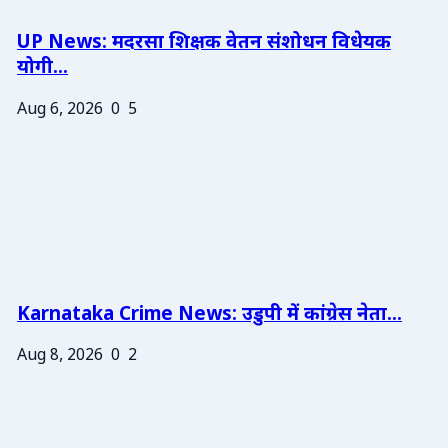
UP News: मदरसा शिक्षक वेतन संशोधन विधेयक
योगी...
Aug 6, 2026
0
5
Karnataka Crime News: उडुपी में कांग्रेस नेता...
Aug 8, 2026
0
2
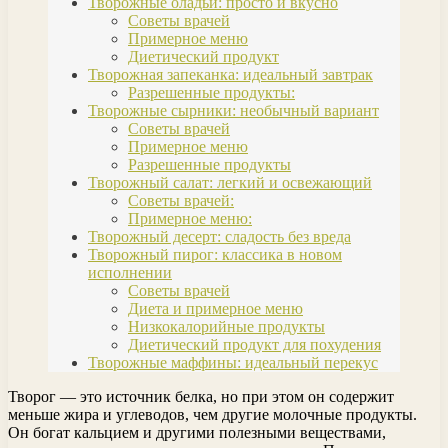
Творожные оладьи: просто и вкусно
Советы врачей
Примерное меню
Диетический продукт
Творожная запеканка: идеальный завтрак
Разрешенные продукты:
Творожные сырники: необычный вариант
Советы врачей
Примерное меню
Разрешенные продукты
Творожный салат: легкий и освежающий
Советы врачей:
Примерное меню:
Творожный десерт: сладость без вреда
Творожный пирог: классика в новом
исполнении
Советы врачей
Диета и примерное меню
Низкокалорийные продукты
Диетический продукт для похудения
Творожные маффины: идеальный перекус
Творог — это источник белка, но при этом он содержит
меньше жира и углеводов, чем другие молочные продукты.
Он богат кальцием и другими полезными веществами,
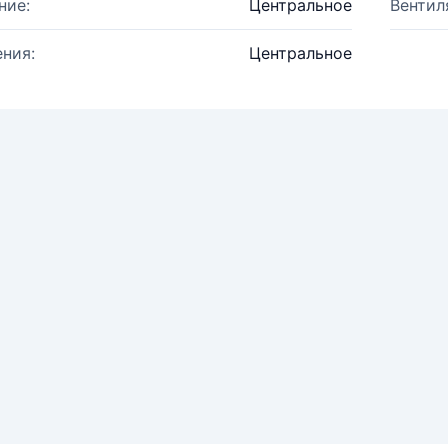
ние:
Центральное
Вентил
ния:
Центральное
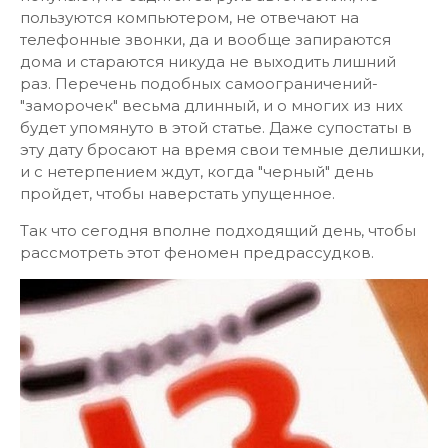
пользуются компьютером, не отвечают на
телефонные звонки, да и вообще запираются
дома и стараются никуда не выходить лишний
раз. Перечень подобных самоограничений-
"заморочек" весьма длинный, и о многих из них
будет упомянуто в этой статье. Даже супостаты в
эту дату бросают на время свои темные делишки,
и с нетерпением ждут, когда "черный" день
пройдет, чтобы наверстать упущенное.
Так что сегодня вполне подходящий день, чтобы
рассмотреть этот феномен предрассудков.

* [Work instruction] Where a line in the entries holds the word "Творожные", copy that line.

* [Response to the task]
Творожные оладьи: просто и вкусно
Творожные сырники: необычный вариант
Творожные маффины: идеальный перекус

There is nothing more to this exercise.